22 anos O jornal foi publicado entre junho de 1969 e novembro de 1991

 

CAOS Uma das turmas do Pasquim: talento jornalístico, inexperiência administrativa (Crédito:Divulgação)

Os bastidores de sua ascensão e queda estão no livro Rato de Redação – Sig e a História do Pasquim, do gaúcho Márcio Pinheiro. Segundo o autor, o sucesso do periódico era fruto da qualidade do texto e da força das opiniões de seus criadores, embora fosse impossível relegar a segundo plano o impacto da linguagem irreverente e o inovador projeto gráfico. “Foi um sucesso inesperado. Nunca imaginariam que a tiragem, em poucos meses, saltaria de 10 mil para mais de 200 mil exemplares. Acho que nem eles acreditaram”, afirma Pinheiro. E complementa: “Foi algo único. O Pasquim nunca existiria hoje.”

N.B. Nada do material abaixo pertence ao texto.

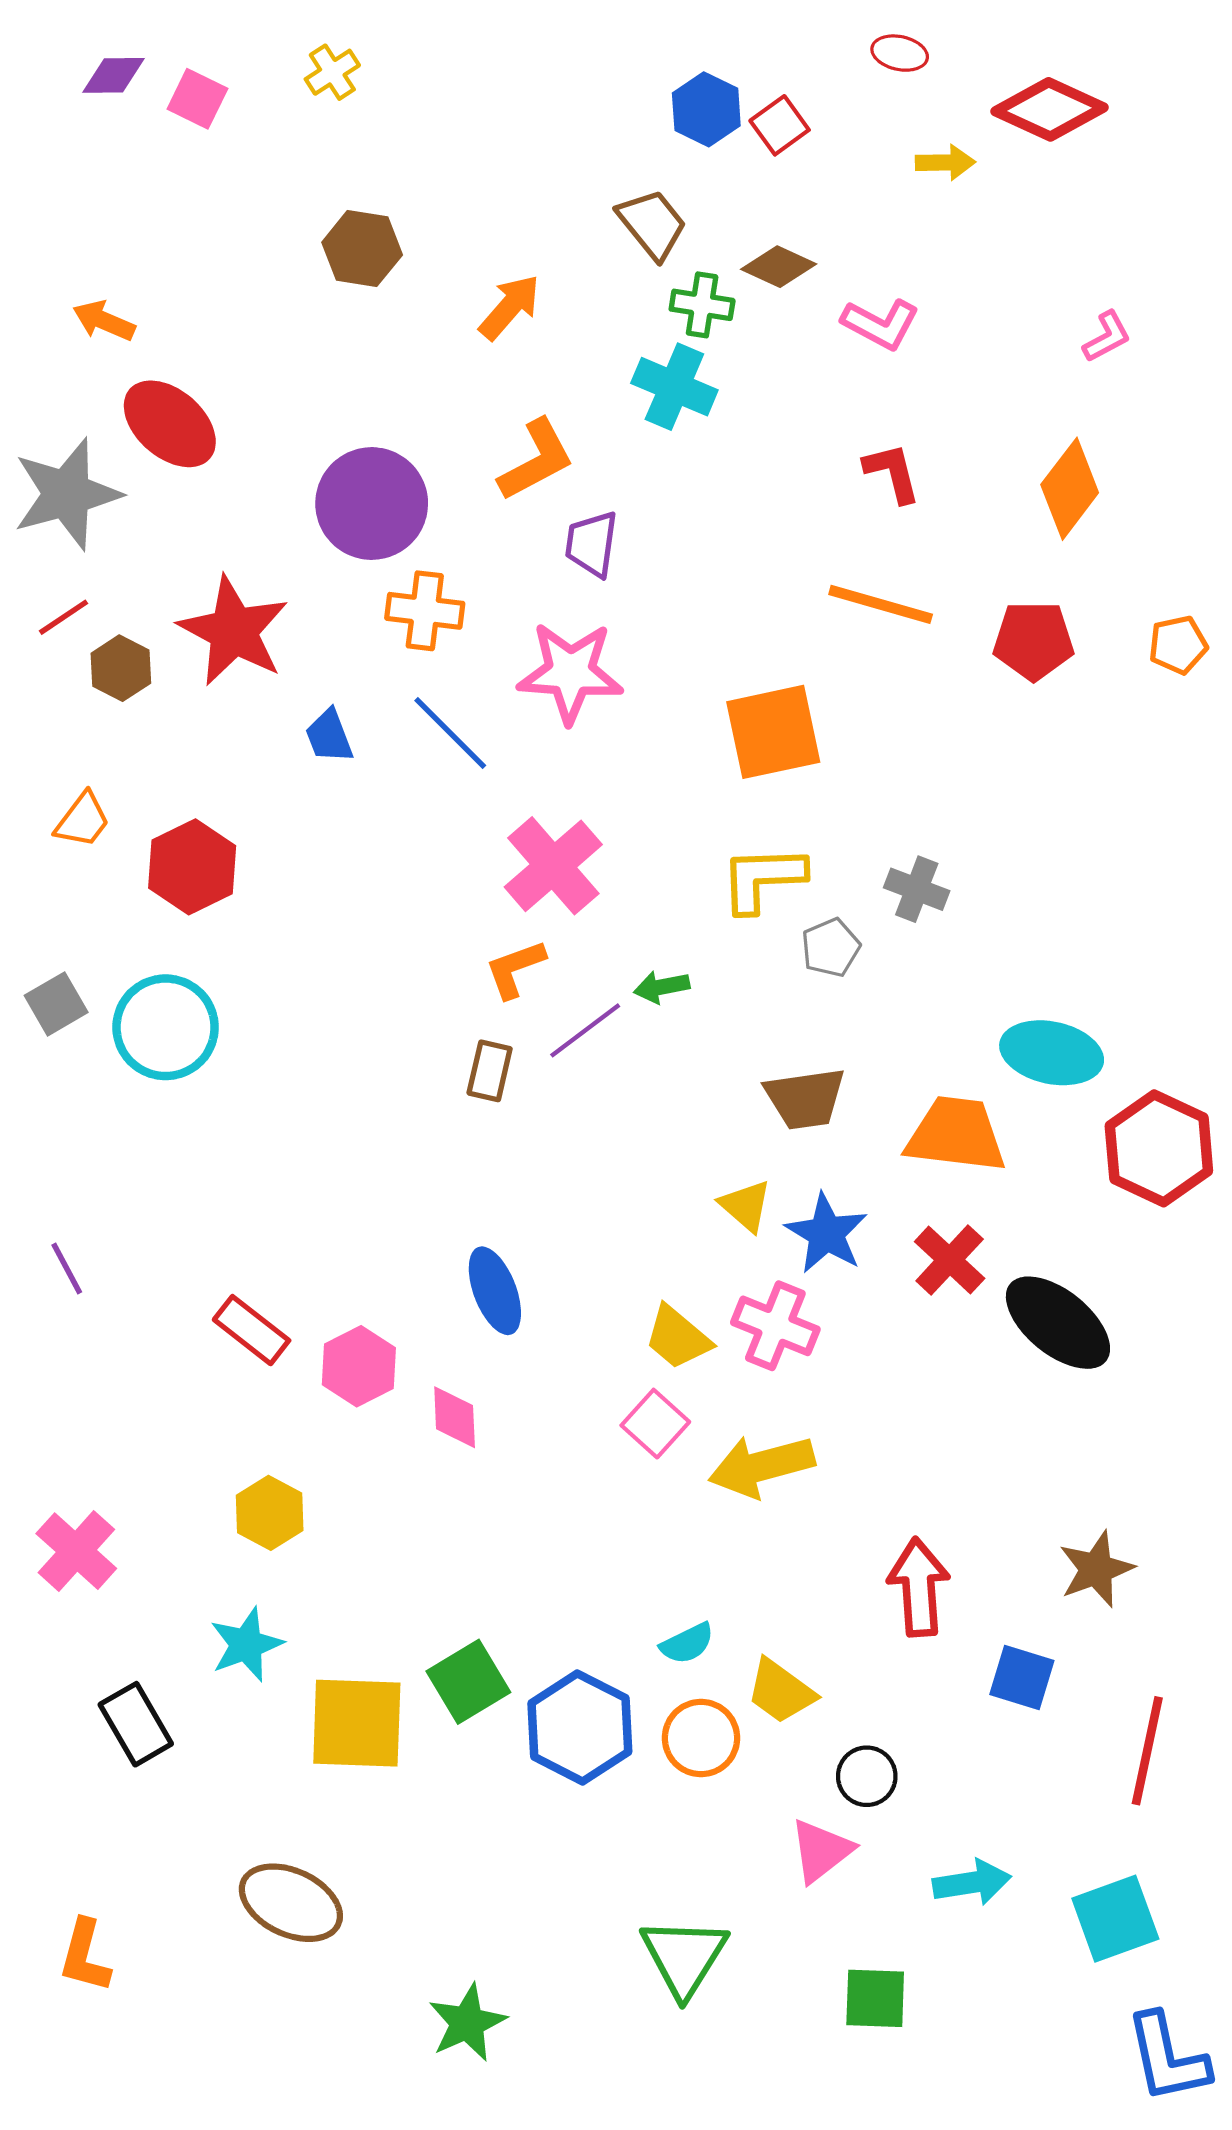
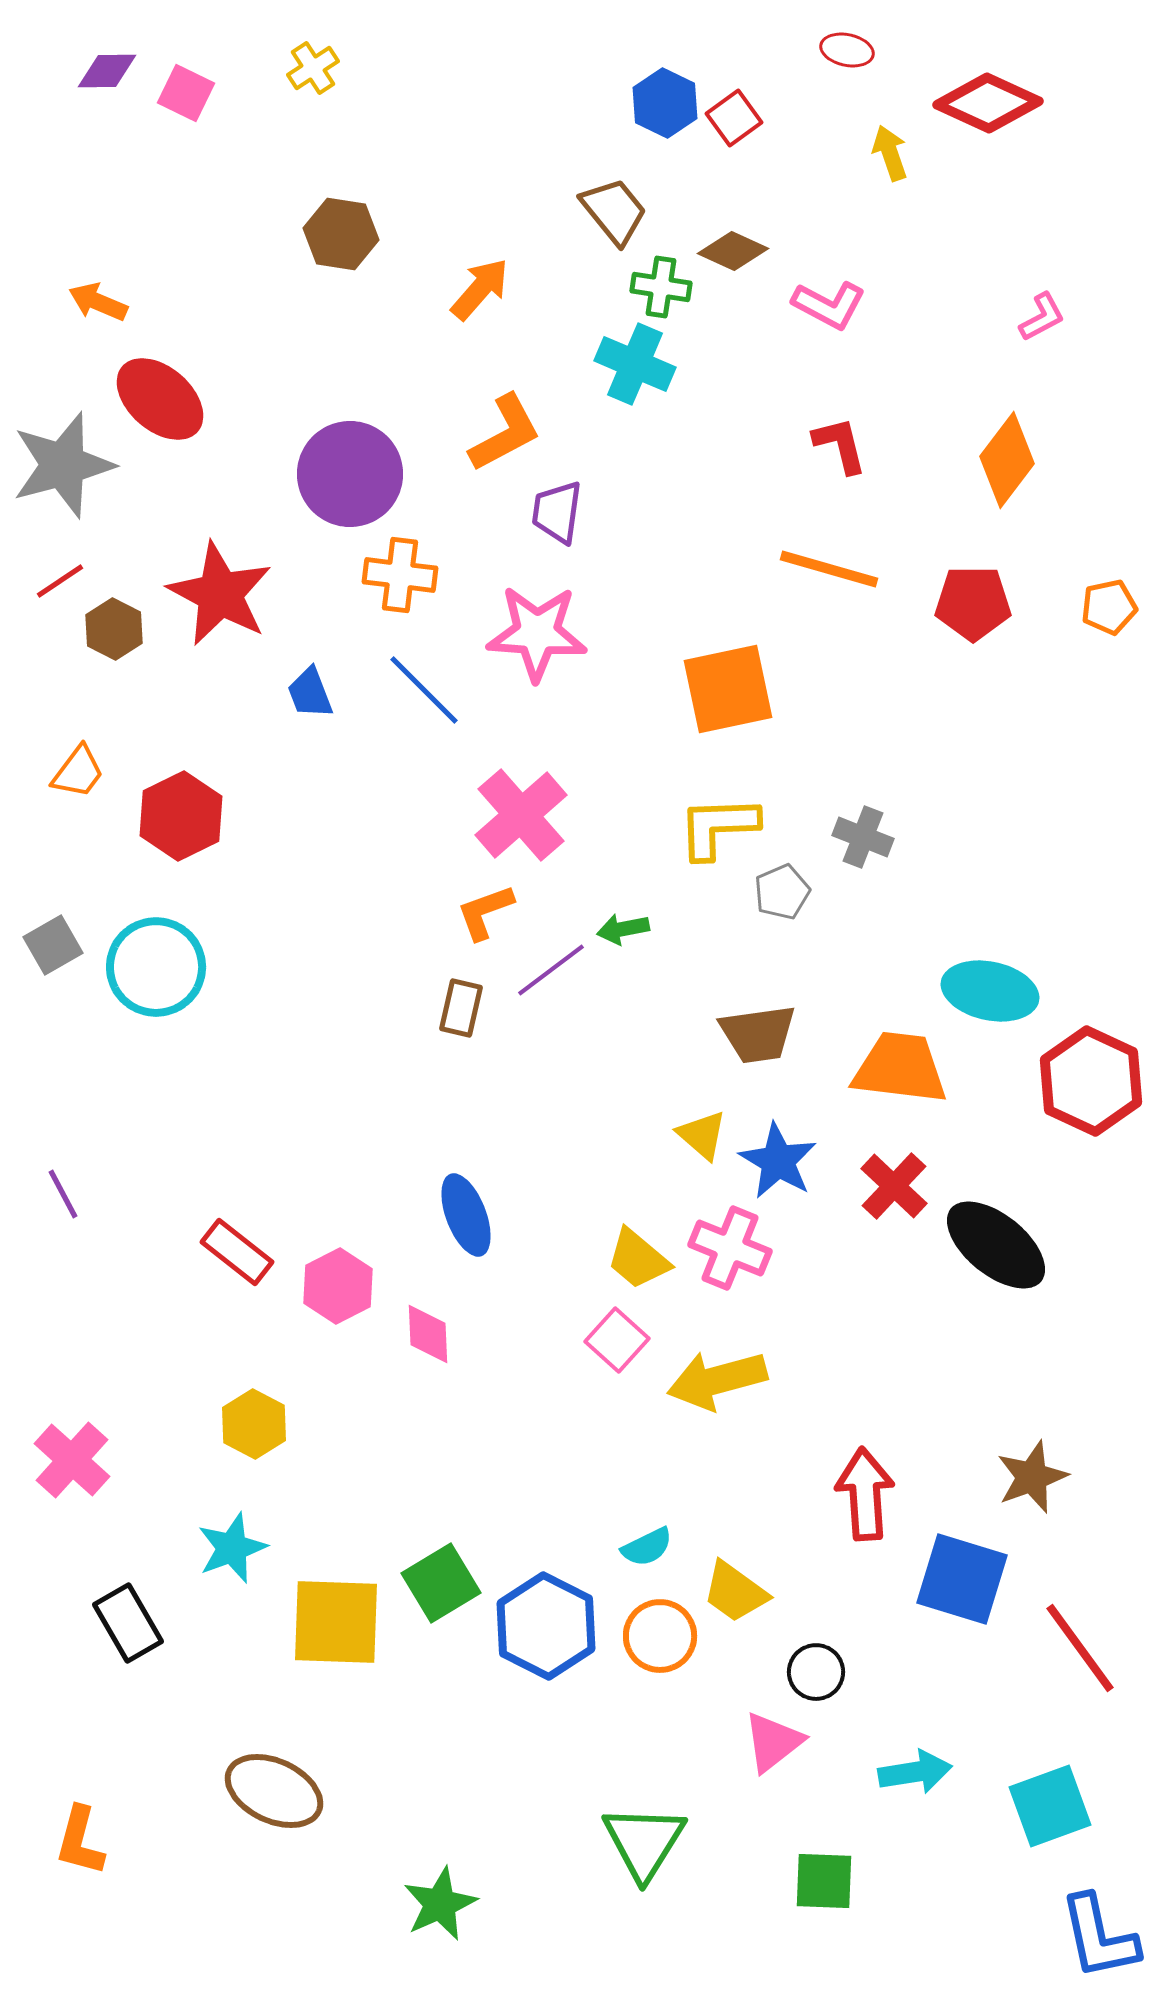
yellow arrow: (945, 162) -> (890, 153), turned -108
blue square: (1022, 1677) -> (962, 1579), size x1.5
red line: (1147, 1751) -> (1080, 1648), turned -48

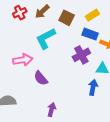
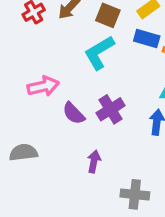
cyan L-shape: (46, 39) -> (99, 53), moved
purple cross: (81, 55) -> (111, 109), moved

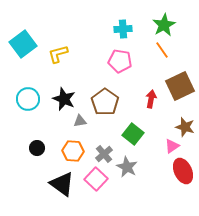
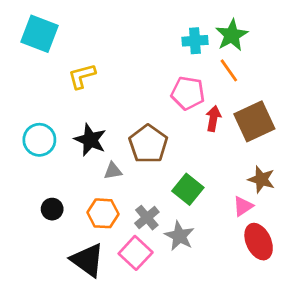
cyan cross: (123, 29) -> (195, 41), moved
cyan square: (23, 44) -> (39, 34), moved, turned -32
pink pentagon: (120, 61) -> (188, 93), moved
red arrow: (151, 99) -> (213, 119), moved

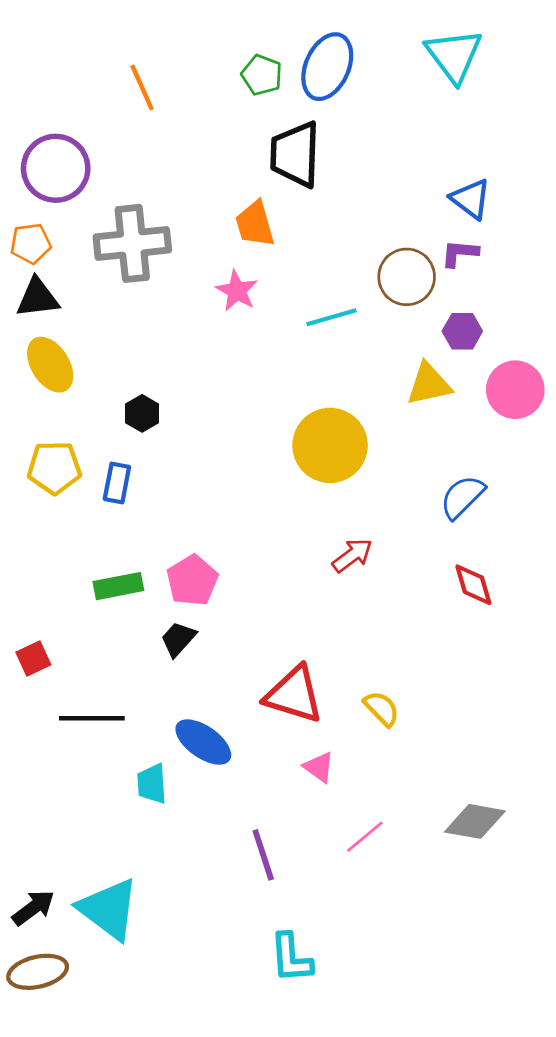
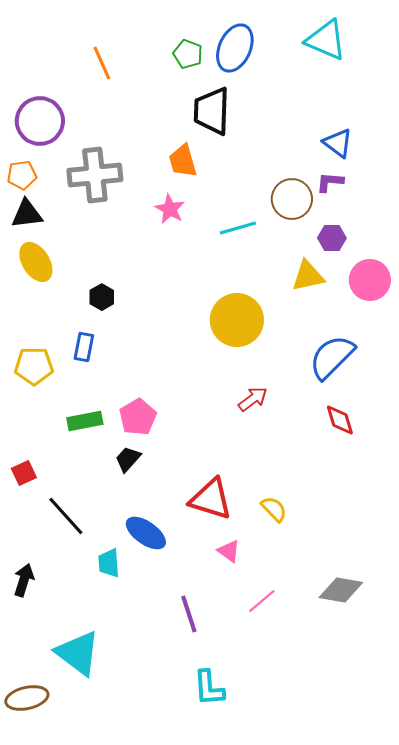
cyan triangle: (454, 55) -> (326, 40), turned -30
yellow pentagon: (54, 468) -> (34, 366), moved
blue semicircle: (462, 497) -> (332, 357), size x1.4
black line: (92, 718) -> (66, 516), turned 48
black arrow: (33, 908) -> (24, 580), moved, turned -36

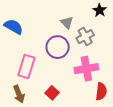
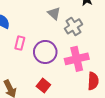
purple circle: (58, 47) -> (45, 52), moved
pink rectangle: (26, 66) -> (20, 43), moved, size x0.6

Era realmente um momento singular na história do Brasil. A primeira edição chegou às bancas em 26 de junho de 1969, cinco anos após a usurpação do poder pelos militares. Com artistas exilados e a censura imposta aos grandes jornais, parecia um momento bastante inapropriado para o lançamento de um novo veículo de imprensa, ainda mais com viés político de esquerda e capitaneado por uma turma sem a menor vocação para a disciplina corporativa. Os “subversivos” eram um time de peso: Millôr Fernandes, Tarso de Castro, Luiz Carlos Maciel, Sérgio Augusto, Jaguar, Paulo Francis, Flávio Rangel, Henfil, Fortuna, Ivan Lessa e Ziraldo, entre outros. Representavam a nata da efervescente cultura brasileira da época.

140 mil exemplares foram vendidos da edição que estampava Leila Diniz na capa

 

LANÇAMENTO “Rato de Redação”
Sig e a História do Pasquim
Editora Matrix | 190 págs.
Preço: R$ 44 (Crédito:Divulgação)

Em junho de 1970, exatamente um ano após o seu lançamento, a censura prévia chegava ao Pasquim (o título passou então a ser escrito sem o artigo “O”). Poucos meses depois, em novembro, a situação piorou – os jornalistas começaram a ser presos pelo regime militar. Como não podia noticiar as detenções, o semanal publicava que a culpa era de uma “gripe” que se espalhara pela redação. Alguns leitores podem até ter acreditado, mas os colegas da classe artística sabiam a verdade e foram solidários: Chico Buarque, Antonio Callado, Carlos Heitor Cony, Rubem Braga e Fernando Sabino se colocaram à disposição, oferecendo-se para colaborar.

18 a 30 anos 70% dos leitores estavam nessa faixa etária

O Pasquim também era original do ponto de vista conceitual: um noticioso sem notícias. Não havia editorias fixas, nem reportagens. Os textos e as ilustrações traziam apenas as opiniões e ideias que os colaboradores queriam expressar, sem uma hierarquia factual nem qualquer organização tradicional presente nos outros órgãos da imprensa. Em resumo, era um caos, mas esse posicionamento anárquico falava diretamente com o público jovem – 70% dos seus leitores estavam na faixa entre 18 e 30 anos. Em relação a formatos, a turma logo descobriu o que se tornaria um dos seus carros-chefe: as entrevistas. A mais famosa, que levou à venda de 140 mil exemplares, foi com Leila Diniz. Em uma conversa sem papas na língua, a atriz falou abertamente sobre sexo fora do casamento. O que hoje pode parecer uma bobagem, na época foi uma revolução. O livro Rato de Redação revela o segredo por trás de tantas entrevistas bombásticas: a coragem e a inteligência, aliada à informalidade.

Apesar da pouca experiência administrativa, pode-se dizer que o Pasquim teve uma vida longa: foram 22 anos. Houve ainda muitas disputas internas, que culminaram com a dispersão da equipe. A maior delas foi entre Tarso de Castro e Millôr Fernandes – o cartunista venceu a batalha e assumiu o jornal para si. Nos anos 1980, sob a gestão de Jaguar e Ziraldo, a liderança ficou ainda mais pulverizada. A última edição foi publicada em novembro de 1991, embora o Pasquim já tivesse perdido a relevância anos antes. O que importa é que ele ficará carinhosamente eternizado como um marco na imprensa brasileira. Afinal, convenhamos: era um sonho bom demais para durar para sempre.